Im Blickfeld

Orientalisches Immobilienmärchen

Was seit gut einem Jahrzehnt am Persischen Golf aus dem Wüstensand gewachsen ist, fasziniert die Welt. In Dubai wurden Visionen in Beton gegossen, die andernorts als zu teuer, zu utopisch, zu gewaltig galten. Umso beachtlicher ist es, dass ausgerechnet ein ölarmes Golfemirat verstand, Investoren, Architekten und Banken auf der ganzen Welt für die märchenhaften Projekte zu begeistern. Der Welt höchste Wolkenkratzer wetteiferten unter der Sonne Arabiens um den Ruhm des größten Gebäudes.

Dabei konnten es sich die Entwickler sogar leisten, wesentliche Planungsangaben geheim zu halten. Der weltgrößte Flughafen wurde in den Wüstensand gebaut und entwickelte sich zum globalen Drehkreuz.
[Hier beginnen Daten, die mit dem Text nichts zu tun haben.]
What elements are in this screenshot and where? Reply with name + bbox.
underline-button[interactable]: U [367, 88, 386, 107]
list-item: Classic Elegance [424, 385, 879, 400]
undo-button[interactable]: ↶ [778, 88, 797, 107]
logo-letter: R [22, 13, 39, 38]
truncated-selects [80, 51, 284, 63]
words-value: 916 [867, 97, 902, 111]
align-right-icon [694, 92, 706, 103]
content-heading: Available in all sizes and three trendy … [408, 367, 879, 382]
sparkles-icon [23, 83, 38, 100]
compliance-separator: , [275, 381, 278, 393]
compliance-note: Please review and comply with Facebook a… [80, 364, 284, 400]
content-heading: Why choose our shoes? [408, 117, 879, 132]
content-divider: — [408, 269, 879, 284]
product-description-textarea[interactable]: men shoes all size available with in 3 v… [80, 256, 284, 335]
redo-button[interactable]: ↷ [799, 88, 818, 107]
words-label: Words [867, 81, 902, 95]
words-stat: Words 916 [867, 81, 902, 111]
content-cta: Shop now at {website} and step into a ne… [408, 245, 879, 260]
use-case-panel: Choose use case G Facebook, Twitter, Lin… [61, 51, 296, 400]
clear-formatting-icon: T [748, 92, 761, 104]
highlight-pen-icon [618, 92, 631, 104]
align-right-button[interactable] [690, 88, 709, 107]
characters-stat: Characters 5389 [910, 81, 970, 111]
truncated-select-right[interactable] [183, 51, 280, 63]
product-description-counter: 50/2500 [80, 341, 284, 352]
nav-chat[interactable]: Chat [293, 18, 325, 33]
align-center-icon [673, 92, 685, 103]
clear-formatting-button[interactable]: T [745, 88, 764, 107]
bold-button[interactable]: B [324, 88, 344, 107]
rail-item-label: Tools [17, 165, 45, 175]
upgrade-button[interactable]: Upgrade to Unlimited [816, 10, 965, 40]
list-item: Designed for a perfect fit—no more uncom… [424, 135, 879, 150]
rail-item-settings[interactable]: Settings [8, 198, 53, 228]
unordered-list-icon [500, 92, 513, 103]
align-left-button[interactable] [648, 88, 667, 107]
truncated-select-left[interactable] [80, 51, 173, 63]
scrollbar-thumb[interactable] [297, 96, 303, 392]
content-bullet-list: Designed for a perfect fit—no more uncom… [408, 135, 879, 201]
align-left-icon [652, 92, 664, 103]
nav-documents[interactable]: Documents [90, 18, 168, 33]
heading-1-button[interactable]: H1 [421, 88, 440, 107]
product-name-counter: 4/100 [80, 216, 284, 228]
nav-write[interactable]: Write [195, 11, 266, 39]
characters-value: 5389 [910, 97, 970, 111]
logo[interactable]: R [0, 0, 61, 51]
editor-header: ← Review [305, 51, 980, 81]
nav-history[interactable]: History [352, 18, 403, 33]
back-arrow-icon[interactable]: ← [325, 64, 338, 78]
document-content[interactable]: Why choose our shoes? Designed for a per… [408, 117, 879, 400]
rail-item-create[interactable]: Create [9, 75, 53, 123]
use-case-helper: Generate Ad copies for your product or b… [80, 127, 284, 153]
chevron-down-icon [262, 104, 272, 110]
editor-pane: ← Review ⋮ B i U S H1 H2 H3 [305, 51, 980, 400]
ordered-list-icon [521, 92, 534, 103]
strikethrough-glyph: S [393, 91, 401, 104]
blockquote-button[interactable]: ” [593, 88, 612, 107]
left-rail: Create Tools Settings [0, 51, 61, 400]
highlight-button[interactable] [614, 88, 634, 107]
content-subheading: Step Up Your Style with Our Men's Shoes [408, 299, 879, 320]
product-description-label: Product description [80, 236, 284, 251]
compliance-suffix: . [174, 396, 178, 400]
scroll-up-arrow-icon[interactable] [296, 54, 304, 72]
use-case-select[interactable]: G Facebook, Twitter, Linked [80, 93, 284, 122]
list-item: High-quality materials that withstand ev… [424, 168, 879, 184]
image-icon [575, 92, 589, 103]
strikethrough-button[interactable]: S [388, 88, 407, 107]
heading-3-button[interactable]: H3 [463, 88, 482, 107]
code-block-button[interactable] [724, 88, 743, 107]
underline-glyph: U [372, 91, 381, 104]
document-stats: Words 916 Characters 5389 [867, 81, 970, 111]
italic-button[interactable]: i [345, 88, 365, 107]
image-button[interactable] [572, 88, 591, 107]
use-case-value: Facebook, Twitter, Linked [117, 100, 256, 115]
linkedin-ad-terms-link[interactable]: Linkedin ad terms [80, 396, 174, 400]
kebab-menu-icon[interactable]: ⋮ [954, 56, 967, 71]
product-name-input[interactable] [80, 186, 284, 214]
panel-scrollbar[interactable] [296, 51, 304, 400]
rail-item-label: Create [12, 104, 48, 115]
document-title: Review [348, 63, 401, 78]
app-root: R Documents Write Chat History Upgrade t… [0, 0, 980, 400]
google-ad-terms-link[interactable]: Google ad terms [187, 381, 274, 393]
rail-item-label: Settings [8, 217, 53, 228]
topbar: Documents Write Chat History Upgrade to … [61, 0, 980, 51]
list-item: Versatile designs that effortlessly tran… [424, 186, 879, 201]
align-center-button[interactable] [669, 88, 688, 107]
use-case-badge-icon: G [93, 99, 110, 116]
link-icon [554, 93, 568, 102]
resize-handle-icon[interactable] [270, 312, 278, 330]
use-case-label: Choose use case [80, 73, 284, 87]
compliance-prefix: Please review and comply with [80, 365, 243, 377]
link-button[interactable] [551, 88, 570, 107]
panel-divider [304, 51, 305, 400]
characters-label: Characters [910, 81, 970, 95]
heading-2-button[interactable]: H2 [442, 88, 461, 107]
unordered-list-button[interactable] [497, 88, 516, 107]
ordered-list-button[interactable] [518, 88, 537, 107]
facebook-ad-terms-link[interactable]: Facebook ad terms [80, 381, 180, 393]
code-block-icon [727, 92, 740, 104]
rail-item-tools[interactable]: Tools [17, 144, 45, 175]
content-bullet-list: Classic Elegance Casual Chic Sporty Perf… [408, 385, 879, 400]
Die luxuriösesten Hotels finden sich in Dubai und die weltgrößte Universität sollte entstehen, um kulturell und technologisch weiter zu den entwickelten Ländern aufzuschließen. Geradezu mit faustischer Energie wollte der Ölstaat die "Welt" verändern: Ob künstliche Inseln oder Wintersport in der Wüste - nichts schien unmöglich. In den Emiraten wurden Märchen wahr.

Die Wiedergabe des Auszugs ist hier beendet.